La cantina de Bibiana Faulkner
Por Bibiana Faulkner
Cuando niña, moría por asistir a un club nocturno, recién me lo recordó el mejor amigo de mi padre (de quien estuve enamorada una tercera parte de mi vida).
Era gracioso porque yo de niña no quería ser mayor a pesar de querer hacer actividades que escuchaba, ellos hacían. La insistencia de los demás niños por querer ser adultos no me parecía aspiracional (en lo absoluto) sino ridículo, ridiculísimo. Y no porque la mayoría de los adultos que me rodeaba fueran unos imbéciles, sino porque mientras más crecía, más se me nublaba la vista.
Abogados, bomberos, exploradores, inventores, astronautas, doctores, modelos de pasarela, conductores de televisión, cantantes, y ningún acicalador de corazones.
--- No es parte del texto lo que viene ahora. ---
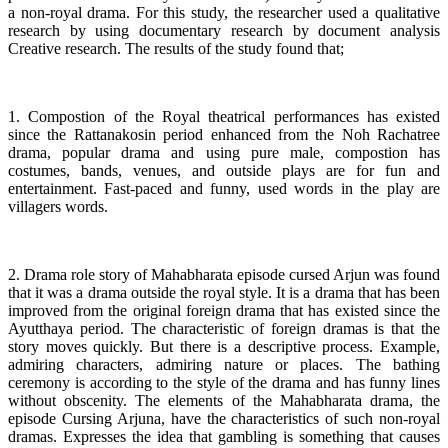
a non-royal drama. For this study, the researcher used a qualitative
research by using documentary research by document analysis
Creative research. The results of the study found that;
1. Compostion of the Royal theatrical performances has existed
since the Rattanakosin period enhanced from the Noh Rachatree
drama, popular drama and using pure male, compostion has
costumes, bands, venues, and outside plays are for fun and
entertainment. Fast-paced and funny, used words in the play are
villagers words.
2. Drama role story of Mahabharata episode cursed Arjun was found
that it was a drama outside the royal style. It is a drama that has been
improved from the original foreign drama that has existed since the
Ayutthaya period. The characteristic of foreign dramas is that the
story moves quickly. But there is a descriptive process. Example,
admiring characters, admiring nature or places. The bathing
ceremony is according to the style of the drama and has funny lines
without obscenity. The elements of the Mahabharata drama, the
episode Cursing Arjuna, have the characteristics of such non-royal
dramas. Expresses the idea that gambling is something that causes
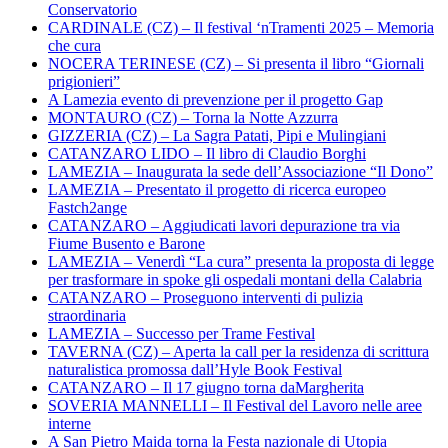
Conservatorio
CARDINALE (CZ) – Il festival ‘nTramenti 2025 – Memoria
che cura
NOCERA TERINESE (CZ) – Si presenta il libro “Giornali
prigionieri”
A Lamezia evento di prevenzione per il progetto Gap
MONTAURO (CZ) – Torna la Notte Azzurra
GIZZERIA (CZ) – La Sagra Patati, Pipi e Mulingiani
CATANZARO LIDO – Il libro di Claudio Borghi
LAMEZIA – Inaugurata la sede dell’Associazione “Il Dono”
LAMEZIA – Presentato il progetto di ricerca europeo
Fastch2ange
CATANZARO – Aggiudicati lavori depurazione tra via
Fiume Busento e Barone
LAMEZIA – Venerdì “La cura” presenta la proposta di legge
per trasformare in spoke gli ospedali montani della Calabria
CATANZARO – Proseguono interventi di pulizia
straordinaria
LAMEZIA – Successo per Trame Festival
TAVERNA (CZ) – Aperta la call per la residenza di scrittura
naturalistica promossa dall’Hyle Book Festival
CATANZARO – Il 17 giugno torna daMargherita
SOVERIA MANNELLI – Il Festival del Lavoro nelle aree
interne
A San Pietro Maida torna la Festa nazionale di Utopia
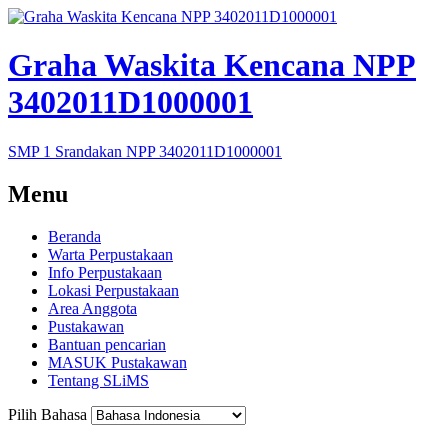
Graha Waskita Kencana NPP
3402011D1000001
SMP 1 Srandakan NPP 3402011D1000001
Menu
Beranda
Warta Perpustakaan
Info Perpustakaan
Lokasi Perpustakaan
Area Anggota
Pustakawan
Bantuan pencarian
MASUK Pustakawan
Tentang SLiMS
Pilih Bahasa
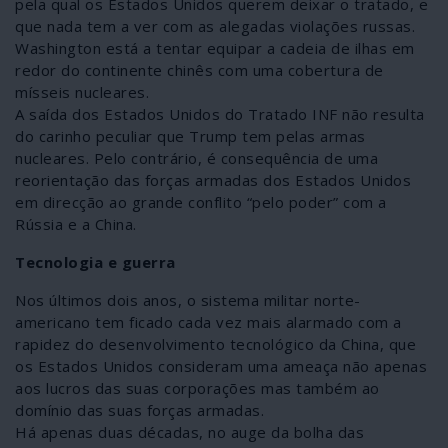
pela qual os Estados Unidos querem deixar o tratado, e
que nada tem a ver com as alegadas violações russas.
Washington está a tentar equipar a cadeia de ilhas em
redor do continente chinês com uma cobertura de
mísseis nucleares.
A saída dos Estados Unidos do Tratado INF não resulta
do carinho peculiar que Trump tem pelas armas
nucleares. Pelo contrário, é consequência de uma
reorientação das forças armadas dos Estados Unidos
em direcção ao grande conflito “pelo poder” com a
Rússia e a China.
Tecnologia e guerra
Nos últimos dois anos, o sistema militar norte-
americano tem ficado cada vez mais alarmado com a
rapidez do desenvolvimento tecnológico da China, que
os Estados Unidos consideram uma ameaça não apenas
aos lucros das suas corporações mas também ao
domínio das suas forças armadas.
Há apenas duas décadas, no auge da bolha das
En realidad me parecía una entera falta de sensibilidad (aun siendo niños) que, conociendo nuestra infancia y la de nuestros cómplices, ninguno quisiera trabajar reparando el órgano que más se lastimaba.
Tal vez por eso no quería crecer, porque si me percaté de nuestra insensibilidad siendo apenas niños, entonces cuando fuera mayor me dedicaría a observar cómo el mundo me hacía llorar. Y no, yo no quería eso.
A los once años, un hombre me rompió por primera vez el corazón; con el tiempo me dejó de importar el género sexual y perdí la cuenta de las veces que se me cascó el pecho, contar los pedazos nunca fue fácil, menos unirlos.
Pero no podría dejar de crecer, entonces me acostumbré. Tenía todo perfectamente claro, existían personas que eran tormentas ambulantes, otras eran como desiertos, otras eran estaciones del año (especialmente inviernos), otras eran los cuatro elementos juntitos (¿imaginan agua y fuego peleando por un primer lugar?), otras eran cuerpos en caída libre, otras eran algo así como estatuas de sal, y mis favoritas, esas que eran como muñecas feas escondidas por los rincones, esas como la canción.
Vine aquí a escribir todo lo que he visto mientras dejaba de ser niña, vine a escribir todo lo que veo y lo que pienso cuando no veo, vine a decirles que tengo un gusto descarado por cenar botellas de ron y que siempre amo como si tuviera sentimientos puros de repuesto. Tantos abogados, tantos amores correspondidos, tantas secretarias, tantos profesores de matemáticas, y ningún acicalador de corazones.